I've read all about adding a hard disk to the VIP211k receiver, but can not find it anywhere on the Dish Network web site! It seems like it may have been there at one time, due to all the autocomplete searchs on the site showing up "vip211k hard drive", but when I search, it comes back no subject found.
Anybody have a link to their site where it is located? Did they discontinue support?

Thanks,
Sagetek


----------



## altidude (Jan 13, 2010)

I added an external drive to my 211 less than a week ago.

Follow the posted link then select the VIP211k. Read the description for the unit, the text next to the image of the vip-211. There's a link there to download the Dish DVR Conversion Guide. That guide does not mention the 211k but it was the same process in my experience.

http://www.dishnetwork.com/receivers/hd/default.aspx

When I called to activate the DVR function on my 211, the Dish rep didn't know what I was talking about at first. Then I got the "oh yeah! The external drive." and it was activated in about 60 seconds.


----------



## harsh (Jun 15, 2003)

Check the page following page #112 in the online manual for the ViP211K.


----------



## Michael1 (Feb 24, 2010)

You may have been looking at this page...

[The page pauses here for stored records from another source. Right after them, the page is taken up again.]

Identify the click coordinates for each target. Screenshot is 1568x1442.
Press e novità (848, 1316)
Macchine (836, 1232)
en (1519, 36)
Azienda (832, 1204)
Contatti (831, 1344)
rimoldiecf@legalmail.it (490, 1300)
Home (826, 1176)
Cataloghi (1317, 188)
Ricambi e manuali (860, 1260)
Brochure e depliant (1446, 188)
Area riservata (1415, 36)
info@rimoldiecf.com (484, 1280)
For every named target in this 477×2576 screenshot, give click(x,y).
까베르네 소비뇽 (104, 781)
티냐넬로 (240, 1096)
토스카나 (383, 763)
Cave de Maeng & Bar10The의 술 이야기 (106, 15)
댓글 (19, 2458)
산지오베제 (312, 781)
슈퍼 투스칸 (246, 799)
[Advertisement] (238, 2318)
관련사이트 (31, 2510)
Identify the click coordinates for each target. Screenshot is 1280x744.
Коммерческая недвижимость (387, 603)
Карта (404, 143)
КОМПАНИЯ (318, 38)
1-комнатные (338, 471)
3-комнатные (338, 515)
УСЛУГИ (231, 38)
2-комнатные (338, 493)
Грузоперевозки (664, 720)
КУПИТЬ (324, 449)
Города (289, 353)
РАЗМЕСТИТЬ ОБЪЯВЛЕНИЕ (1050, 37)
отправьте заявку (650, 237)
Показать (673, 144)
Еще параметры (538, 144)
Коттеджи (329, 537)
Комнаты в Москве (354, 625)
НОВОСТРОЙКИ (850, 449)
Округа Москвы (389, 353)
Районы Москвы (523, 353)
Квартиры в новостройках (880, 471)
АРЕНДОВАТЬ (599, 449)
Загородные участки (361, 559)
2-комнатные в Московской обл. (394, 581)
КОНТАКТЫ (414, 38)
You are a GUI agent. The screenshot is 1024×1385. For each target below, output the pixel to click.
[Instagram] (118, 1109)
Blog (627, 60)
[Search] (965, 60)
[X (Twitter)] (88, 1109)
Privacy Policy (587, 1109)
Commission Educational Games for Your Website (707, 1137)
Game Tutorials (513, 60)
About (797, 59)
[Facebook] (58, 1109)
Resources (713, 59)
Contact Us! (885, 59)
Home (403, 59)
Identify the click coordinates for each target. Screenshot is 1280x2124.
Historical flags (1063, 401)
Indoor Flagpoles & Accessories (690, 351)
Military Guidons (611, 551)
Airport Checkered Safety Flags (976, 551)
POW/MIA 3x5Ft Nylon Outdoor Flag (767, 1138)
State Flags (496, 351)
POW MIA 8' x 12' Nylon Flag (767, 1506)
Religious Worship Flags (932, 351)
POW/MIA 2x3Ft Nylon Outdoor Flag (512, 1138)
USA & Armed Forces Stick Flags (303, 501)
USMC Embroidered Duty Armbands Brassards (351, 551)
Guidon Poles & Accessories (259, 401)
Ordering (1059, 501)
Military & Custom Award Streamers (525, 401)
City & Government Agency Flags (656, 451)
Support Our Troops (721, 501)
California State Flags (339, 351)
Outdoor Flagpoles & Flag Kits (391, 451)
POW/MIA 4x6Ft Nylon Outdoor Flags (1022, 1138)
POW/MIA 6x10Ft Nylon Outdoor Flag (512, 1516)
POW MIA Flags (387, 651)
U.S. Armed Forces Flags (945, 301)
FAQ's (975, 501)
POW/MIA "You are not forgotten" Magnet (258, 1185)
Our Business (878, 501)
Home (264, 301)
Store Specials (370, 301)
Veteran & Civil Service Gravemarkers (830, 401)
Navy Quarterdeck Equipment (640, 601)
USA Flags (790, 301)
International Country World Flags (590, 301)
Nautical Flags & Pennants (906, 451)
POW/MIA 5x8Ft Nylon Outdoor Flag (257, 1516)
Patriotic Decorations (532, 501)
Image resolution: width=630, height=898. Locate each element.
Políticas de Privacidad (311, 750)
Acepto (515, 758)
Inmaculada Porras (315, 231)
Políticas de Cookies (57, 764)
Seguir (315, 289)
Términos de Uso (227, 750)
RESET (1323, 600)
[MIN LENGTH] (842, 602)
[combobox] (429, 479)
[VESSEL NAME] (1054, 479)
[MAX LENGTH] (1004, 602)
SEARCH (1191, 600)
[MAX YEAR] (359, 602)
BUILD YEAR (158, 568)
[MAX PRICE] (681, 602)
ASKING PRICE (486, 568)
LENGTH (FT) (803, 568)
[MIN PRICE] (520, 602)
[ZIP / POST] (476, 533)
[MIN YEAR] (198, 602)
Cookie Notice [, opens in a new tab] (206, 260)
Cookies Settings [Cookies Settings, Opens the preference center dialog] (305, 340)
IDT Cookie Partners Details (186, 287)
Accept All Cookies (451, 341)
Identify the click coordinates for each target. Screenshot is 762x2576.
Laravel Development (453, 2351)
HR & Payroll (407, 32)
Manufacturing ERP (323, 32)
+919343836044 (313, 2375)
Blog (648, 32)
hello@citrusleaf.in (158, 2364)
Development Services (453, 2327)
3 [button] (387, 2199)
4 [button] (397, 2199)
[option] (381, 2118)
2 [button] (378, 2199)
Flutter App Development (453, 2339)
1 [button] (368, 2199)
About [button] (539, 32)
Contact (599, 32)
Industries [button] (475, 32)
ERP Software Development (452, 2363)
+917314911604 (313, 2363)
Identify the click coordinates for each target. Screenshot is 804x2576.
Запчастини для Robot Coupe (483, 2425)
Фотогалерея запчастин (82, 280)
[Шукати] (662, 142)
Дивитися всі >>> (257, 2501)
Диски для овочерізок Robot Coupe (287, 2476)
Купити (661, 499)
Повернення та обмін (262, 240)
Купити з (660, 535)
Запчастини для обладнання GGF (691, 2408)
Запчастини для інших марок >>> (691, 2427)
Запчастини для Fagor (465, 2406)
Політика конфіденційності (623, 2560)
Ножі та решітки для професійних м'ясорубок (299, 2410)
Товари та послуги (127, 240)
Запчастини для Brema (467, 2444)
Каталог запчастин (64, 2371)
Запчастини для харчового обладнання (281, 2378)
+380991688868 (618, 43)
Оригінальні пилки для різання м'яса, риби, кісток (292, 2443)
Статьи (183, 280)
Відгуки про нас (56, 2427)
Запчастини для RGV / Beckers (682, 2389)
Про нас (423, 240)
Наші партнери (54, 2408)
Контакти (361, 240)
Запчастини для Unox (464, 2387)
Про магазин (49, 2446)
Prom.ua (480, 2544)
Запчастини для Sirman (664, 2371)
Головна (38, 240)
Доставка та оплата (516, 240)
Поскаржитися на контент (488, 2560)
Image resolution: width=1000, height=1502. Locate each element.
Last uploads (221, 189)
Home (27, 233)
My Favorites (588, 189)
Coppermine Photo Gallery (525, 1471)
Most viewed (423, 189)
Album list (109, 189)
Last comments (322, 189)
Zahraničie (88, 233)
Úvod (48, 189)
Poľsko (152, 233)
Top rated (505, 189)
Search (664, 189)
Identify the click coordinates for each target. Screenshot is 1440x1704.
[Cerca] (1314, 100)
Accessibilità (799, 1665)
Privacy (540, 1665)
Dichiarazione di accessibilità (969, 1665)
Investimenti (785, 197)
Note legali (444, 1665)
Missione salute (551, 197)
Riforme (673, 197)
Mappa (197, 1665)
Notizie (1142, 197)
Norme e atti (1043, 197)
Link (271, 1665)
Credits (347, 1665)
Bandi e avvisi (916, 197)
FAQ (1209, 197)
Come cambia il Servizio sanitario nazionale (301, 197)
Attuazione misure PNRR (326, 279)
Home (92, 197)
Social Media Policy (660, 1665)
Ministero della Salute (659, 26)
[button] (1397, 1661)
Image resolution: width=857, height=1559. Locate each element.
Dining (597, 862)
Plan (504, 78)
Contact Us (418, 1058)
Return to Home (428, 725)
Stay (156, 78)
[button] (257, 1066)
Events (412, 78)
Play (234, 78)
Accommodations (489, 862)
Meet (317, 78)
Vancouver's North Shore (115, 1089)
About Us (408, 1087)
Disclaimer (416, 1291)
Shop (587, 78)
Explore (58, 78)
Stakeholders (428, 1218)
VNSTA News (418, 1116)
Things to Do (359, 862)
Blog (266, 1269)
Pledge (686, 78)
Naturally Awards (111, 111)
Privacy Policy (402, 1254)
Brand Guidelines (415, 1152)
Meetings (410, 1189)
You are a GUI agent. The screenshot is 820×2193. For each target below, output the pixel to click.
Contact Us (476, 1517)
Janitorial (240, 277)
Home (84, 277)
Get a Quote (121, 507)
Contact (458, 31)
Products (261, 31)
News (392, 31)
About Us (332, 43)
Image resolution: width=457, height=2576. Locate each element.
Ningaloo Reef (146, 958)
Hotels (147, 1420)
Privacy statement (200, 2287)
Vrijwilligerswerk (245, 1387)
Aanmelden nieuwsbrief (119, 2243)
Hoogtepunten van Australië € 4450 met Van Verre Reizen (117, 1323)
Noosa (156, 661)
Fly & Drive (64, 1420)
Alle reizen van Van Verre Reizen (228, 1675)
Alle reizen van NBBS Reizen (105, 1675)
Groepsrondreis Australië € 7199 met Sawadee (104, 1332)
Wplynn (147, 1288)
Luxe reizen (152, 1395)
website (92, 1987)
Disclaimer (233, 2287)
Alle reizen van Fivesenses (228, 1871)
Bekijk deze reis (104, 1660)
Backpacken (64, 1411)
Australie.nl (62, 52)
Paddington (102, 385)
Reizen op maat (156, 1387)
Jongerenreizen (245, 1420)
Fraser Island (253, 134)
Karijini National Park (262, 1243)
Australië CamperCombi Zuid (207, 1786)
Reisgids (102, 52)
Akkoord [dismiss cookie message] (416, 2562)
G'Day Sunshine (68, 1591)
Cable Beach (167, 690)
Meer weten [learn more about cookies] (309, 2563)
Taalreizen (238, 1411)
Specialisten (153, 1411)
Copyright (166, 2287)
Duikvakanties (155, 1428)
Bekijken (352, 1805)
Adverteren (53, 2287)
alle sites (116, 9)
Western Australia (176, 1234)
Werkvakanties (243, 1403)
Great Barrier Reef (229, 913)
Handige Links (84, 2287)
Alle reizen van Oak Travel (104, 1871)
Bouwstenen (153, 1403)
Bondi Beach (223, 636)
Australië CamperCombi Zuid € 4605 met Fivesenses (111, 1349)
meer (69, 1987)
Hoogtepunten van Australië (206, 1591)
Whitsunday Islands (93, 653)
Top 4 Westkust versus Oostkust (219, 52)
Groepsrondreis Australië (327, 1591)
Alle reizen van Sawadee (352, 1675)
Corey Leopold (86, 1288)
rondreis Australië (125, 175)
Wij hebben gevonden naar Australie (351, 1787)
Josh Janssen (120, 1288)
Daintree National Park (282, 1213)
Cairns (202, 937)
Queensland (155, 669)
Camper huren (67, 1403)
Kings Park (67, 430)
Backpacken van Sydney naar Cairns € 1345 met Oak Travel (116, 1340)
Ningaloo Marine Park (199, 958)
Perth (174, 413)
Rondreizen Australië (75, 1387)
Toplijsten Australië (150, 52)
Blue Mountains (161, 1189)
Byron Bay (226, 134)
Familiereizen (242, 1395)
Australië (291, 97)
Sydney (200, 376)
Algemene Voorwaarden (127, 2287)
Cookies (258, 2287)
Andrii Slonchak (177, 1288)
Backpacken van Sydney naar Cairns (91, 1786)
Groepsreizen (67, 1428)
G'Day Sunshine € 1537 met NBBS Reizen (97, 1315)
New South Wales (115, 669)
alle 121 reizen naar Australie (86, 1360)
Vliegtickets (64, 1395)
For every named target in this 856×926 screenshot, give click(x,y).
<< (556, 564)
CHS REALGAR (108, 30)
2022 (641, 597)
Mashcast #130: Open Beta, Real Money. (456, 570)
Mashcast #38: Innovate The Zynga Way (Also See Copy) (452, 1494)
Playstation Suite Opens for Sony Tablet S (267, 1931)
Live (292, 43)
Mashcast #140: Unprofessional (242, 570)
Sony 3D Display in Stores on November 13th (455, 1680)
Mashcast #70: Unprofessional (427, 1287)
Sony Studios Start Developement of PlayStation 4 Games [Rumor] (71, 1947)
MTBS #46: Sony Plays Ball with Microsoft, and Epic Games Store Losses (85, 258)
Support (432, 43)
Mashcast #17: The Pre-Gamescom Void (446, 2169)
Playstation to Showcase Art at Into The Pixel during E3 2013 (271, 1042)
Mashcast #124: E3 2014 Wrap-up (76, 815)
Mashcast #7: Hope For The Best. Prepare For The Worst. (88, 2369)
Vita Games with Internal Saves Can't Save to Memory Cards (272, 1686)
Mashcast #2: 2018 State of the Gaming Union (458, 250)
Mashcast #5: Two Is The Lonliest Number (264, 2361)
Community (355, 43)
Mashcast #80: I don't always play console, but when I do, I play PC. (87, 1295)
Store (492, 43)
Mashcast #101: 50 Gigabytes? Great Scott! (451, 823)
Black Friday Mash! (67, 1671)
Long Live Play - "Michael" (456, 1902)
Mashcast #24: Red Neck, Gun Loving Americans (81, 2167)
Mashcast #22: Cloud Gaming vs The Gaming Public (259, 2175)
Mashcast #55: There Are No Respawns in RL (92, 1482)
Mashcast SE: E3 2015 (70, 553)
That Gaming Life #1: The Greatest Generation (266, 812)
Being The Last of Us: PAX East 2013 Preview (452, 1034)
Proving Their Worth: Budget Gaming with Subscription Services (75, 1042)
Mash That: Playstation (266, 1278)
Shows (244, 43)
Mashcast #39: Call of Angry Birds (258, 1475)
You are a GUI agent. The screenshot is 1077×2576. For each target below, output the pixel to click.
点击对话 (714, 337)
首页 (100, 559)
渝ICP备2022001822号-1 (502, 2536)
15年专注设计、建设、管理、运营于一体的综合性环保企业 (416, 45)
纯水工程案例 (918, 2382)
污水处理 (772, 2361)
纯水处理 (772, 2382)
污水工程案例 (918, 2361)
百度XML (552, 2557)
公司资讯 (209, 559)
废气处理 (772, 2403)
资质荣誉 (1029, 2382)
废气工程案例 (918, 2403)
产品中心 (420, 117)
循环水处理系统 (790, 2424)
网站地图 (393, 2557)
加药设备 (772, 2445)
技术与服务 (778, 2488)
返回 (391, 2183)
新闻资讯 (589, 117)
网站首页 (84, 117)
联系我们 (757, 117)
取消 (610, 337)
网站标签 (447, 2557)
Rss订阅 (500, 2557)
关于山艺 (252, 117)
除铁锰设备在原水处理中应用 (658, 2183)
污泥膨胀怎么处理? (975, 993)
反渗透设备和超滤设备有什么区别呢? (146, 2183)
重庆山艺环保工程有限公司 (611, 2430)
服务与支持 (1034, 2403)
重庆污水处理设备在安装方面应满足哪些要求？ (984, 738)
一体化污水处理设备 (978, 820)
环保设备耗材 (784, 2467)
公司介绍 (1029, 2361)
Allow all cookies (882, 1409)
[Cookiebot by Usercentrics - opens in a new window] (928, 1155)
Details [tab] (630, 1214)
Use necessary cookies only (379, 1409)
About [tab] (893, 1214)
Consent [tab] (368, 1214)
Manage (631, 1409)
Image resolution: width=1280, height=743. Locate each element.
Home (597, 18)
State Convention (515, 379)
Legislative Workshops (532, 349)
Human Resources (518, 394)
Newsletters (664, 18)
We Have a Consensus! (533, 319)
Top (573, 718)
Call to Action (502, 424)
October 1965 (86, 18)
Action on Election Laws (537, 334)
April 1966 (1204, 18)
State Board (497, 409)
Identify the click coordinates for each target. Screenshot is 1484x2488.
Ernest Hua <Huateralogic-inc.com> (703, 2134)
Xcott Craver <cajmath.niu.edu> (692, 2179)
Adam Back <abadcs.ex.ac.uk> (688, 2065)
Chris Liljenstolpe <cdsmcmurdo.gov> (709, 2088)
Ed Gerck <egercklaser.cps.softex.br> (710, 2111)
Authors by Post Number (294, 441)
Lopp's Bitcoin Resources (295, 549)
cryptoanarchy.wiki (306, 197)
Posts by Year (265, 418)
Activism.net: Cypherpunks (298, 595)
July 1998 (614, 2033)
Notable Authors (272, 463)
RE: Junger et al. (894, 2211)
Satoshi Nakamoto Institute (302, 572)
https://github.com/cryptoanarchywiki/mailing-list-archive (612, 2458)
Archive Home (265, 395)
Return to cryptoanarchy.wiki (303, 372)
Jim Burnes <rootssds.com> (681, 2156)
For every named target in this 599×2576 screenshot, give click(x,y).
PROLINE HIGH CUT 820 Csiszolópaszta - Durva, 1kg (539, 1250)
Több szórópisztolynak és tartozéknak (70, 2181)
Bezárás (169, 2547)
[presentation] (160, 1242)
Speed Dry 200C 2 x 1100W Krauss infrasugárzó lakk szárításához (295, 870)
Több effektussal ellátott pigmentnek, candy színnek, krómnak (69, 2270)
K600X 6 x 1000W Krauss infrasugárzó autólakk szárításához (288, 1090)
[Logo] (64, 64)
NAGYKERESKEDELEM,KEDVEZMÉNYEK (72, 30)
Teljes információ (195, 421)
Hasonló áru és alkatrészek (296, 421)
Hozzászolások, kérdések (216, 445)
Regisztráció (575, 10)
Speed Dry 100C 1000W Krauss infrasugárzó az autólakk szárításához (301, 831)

211K DVR Conversion and Compatible Hard Drives

I have no idea how to get to this through the Dish website menus, but found it through Google.

Michael


----------



## ruralruss (Feb 5, 2010)

Does anybody know if it will use a 1TB drive? Documentation says 750GB max. I have this 1TB drive just waiting for a enclosure. Maybe it would just use 750GB of it. Maybe I could put a 750GB partition on it and a 250GB partition on it and it would use the 750. I suppose I could do a chat with dish but i doubt they would have an answer for this question.

Russ


----------



## Michael1 (Feb 24, 2010)

If you go to the link I posted above, you will see a 1TB drive listed by Seagate (for Dish).

Michael


----------



## ruralruss (Feb 5, 2010)

Michael1 said:


> If you go to the link I posted above, you will see a 1TB drive listed by Seagate (for Dish).
> 
> Michael


Sorry, I missed the link to the Seagate site. Right there on the Dish page it says 750 maximum and then the Seagate page specifically says 1TB works on the 211k.

Go Figure.

Russ


----------



## Michael1 (Feb 24, 2010)

I have read on this forum that they updated the firmware since the manual was published, which gave it more capacity.

Michael


----------